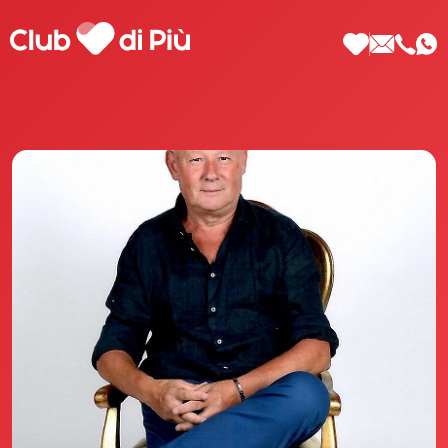
Scopri Club di Più
Le testimonianze Club di Più
La fondatrice Valeria Pilla
Annunci Donne
Agenzia matrimoniale Club di Più
Love Notebook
+++++
# Goal of the exercise
Whenever a line in the material above holds the string "Club", copy that line in full.

# Expected answer
Scopri Club di Più
Le testimonianze Club di Più
Agenzia matrimoniale Club di Più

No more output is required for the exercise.